This month marks the 10th anniversary of the completion of the Human Genome Project, the project to determine the sequence of the letters that make up human DNA.
Looking back now, Eric Green, director of the National Human Genome Research Institute at the National Institutes of Health, says the milestone opened the door to understanding many diseases. But as far as the science has come in the 10 years since the first human genome was sequenced, Green says there’s so much further to go in terms of finding the genetic causes for disease and using that knowledge to develop new treatments.
“At best, today we have a Cliff’s Notes version of the human genome,” Green said. “It is like a great novel that will take decades and decades to interpret.”
Green’s comments came during the kickoff event Tuesday for the National Consortium for Data Science, a new national big data organization that has launched in Chapel Hill. NCDS’ members include industry, research institutions and universities. The consortium aims to find solutions for the challenges of working with large data sets.
Besides Green’s talk, NCDS also held a “leadership summit” that attracted about 75 data and genomics leaders from around the country. The sum mitt is expected to become an annual event with each summit addressing a major problem in Big Data. For the first sum mitt, attendees discussed the application of genomic data to health care.
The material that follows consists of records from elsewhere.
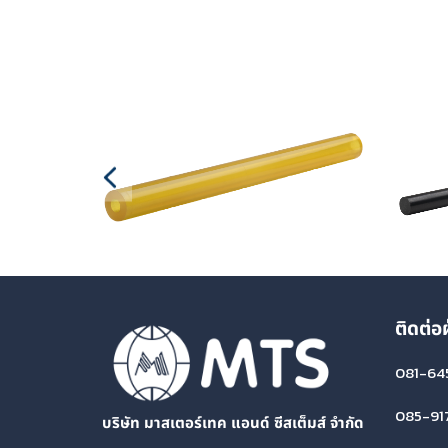
ติดต่อ
081-64
085-91
บริษัท มาสเตอร์เทค แอนด์ ซีสเต็มส์ จำกัด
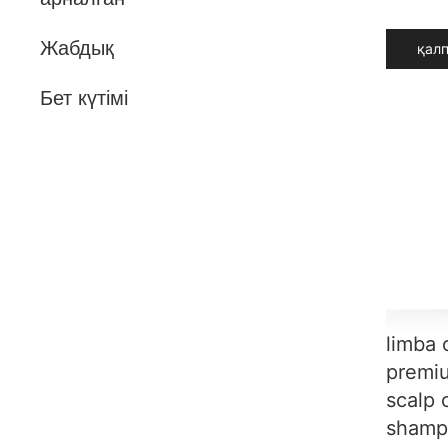
Жабдық
қалп
Бет күтімі
limba 
premiu
scalp 
shamp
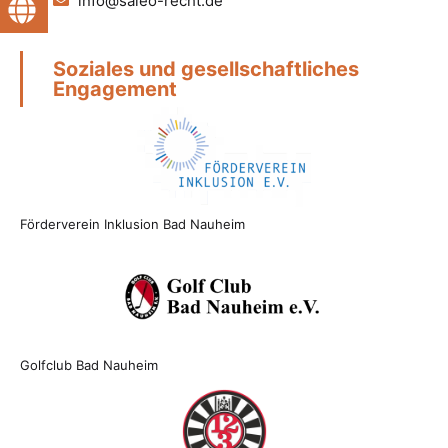
info@saleo-recht.de
Soziales und gesellschaftliches
Engagement
Förderverein Inklusion Bad Nauheim
Golfclub Bad Nauheim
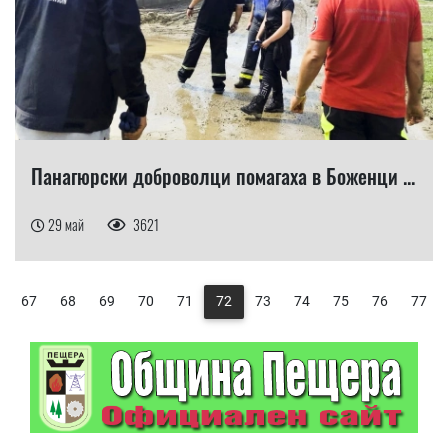
Панагюрски доброволци помагаха в Боженци ...
29 май
3621
67
68
69
70
71
72
73
74
75
76
77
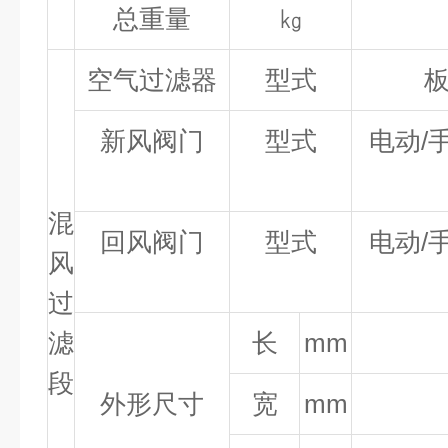
总重量
㎏
空气过滤器
型式
新风阀门
型式
电动/
混
回风阀门
型式
电动/
风
过
滤
长
mm
段
外形尺寸
宽
mm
The first human genome was sequenced at a cost of about $1 billion. Getting the cost down to $1,000 was seen by some as an unrealistic goal, Green said. But sequencing technologies have brought down these costs considerably to the point where they are now around $,3,000 or $4,000. New technologies are not only cutting the costs, they’re also shaving the time it takes for genomic sequencing.
“I don’t stay up at night worrying about how we’re going to get to the $1,000 genome,” Green said.
Big Data bottlenecks
But that doesn’t mean that Green doesn’t worry. He sees several bottlenecks that are already slowing the progress of understanding and finding solutions from Big Data. The new technologies are producing data faster than scientists can assimilate it. While the cost of sequencing is coming down, the costs to analyze the data are going up. The sheer volume of data presents challenges in storing and managing the data. And facilities need tremendous bandwidth to push that data from site to site.
Big Data also presents human challenges. Green worries whether the next generation of data scientists are being prepared to address these bottlenecks.
The National Institutes of Health will play a role in addressing biomedical Big Data challenges. Late last year, the NIH launched its “Big Data to Knowledge initiative,” or BD2K for short. The initiative’s goals include improving how biomedical Big Data are shared and used. The NIH created a new position, Associated Director for Data Science, which will be responsible for overseeing the effort. At the request of NIH Director Francis Collins, Green took on this role on a temporary basis. But Green said that the search for a permanent Associate Director for Data Science is expected to conclude in coming weeks.